Been brainstorming a bit about imperative hook APIs:

var someController: SataController? = null
container.hooks.someController.tap("some controller") { sc -> 
    someController = sc
}
// ...
someController?.doSomething()

There is a little bit of overhead here for simply tracking the current value in a variable to use at a later point. It’s not terrible, but it get’s pretty bad pretty quick if you need something more nested:

var update: Update? = null
container.hooks.someController.tap("some controller") { sc ->
    sc?.hooks?.nestedController?.tap("nested controller") { nc ->
        nc?.hooks?.onUpdate?.tap("update") { _update ->
            update = _update
        }
    }
}

With Kotlin, we can do something called property delegation, essentially some syntactic sugar for consolidating logic around custom getters and setters. The idea, is that we can do something like:

val someController by container.hooks.someController()

Powered by something like this under the hood:

operator fun <T1> Hook1<T1, Unit>.invoke() = Capture(this)

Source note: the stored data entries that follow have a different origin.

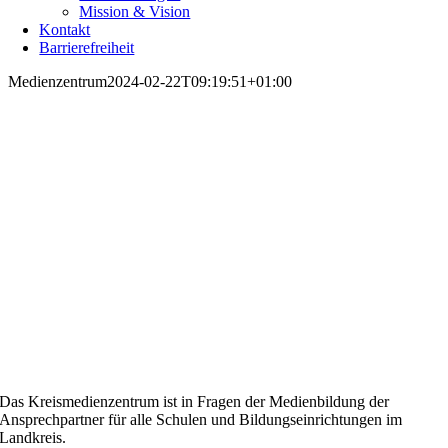
Mission & Vision
Kontakt
Barrierefreiheit
Medienzentrum
2024-02-22T09:19:51+01:00
Medienzentrum
Was ist das Kreismedien­zentrum Rottweil?
Das Kreismedienzentrum ist in Fragen der Medienbildung der
Ansprechpartner für alle Schulen und Bildungseinrich­tungen im
Landkreis.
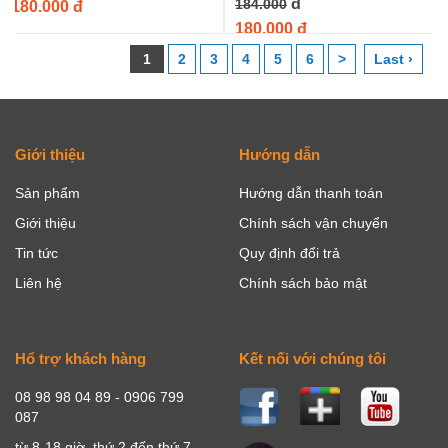
đ
184.000
180.000 đ
180.000 đ
1
2
3
4
5
6
>
Last ›
Giới thiệu
Hướng dẫn
Sản phẩm
Hướng dẫn thanh toán
Giới thiệu
Chính sách vận chuyển
Tin tức
Quy định đổi trả
Liên hệ
Chính sách bảo mật
Hổ trợ khách hàng
Kết nối với chúng tôi
08 98 98 04 89 - 0906 799
087
từ 8-18 giờ, thứ 2 đến thứ 7,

class Capture<T1>(hook: Hook1<T1, Unit>) {

    private var current: T1? = null

    init {
        hook.tap("capture") { _, value: T1 ->
            current = value
        }
    }

    operator fun getValue(thisRef: Any?, property: KProperty<*>): T1 = current 
        ?: throw IllegalStateException("hook not currently active")
}

Relatively slim extension for capturing a hooks latest value. However, it falls short when we look at the nested hooks case. Because accessing the value of the captured hook is stateful, we cannot just add another capture:

val someController by container.hooks.someController()
val nestedController by someController.hooks.nestedController()

I thought a bit about how much effort it would take to delegate instance methods to the Capture instance itself, but I think that requires too much overhead in how hook instances are defined (would require an interface to delegate to, or some more code gen for duplicating and forwarding instance APIs) and wouldn’t really be user friendly, even if the end API would be somewhat nice:

val nested by container.hooks.someController().hooks.nestedController()

Instead, I’m currently looking into a callback model, much like how taps exist now, but would still enable the delegation API:

val nested by container.hooks.someController { hooks.nestedController }

And then for additional levels:

val update by container.hooks.someController { hooks.nestedController }.capture { hooks.onUpdate }

Thoughts? Really open to anything, as I’ve got some concerns about how this could be a dangerous pitfall for those who don’t understand hooks.. at least with tapping, it’s very clear that you’re responding when you need to. I’m not even sure how many valid use cases there are for imperatively introspecting the latest value of the hook outside the tap. Especially when you take into account different types of hooks, and how many of them are really pipeline/event based, rather than stateful sync hooks.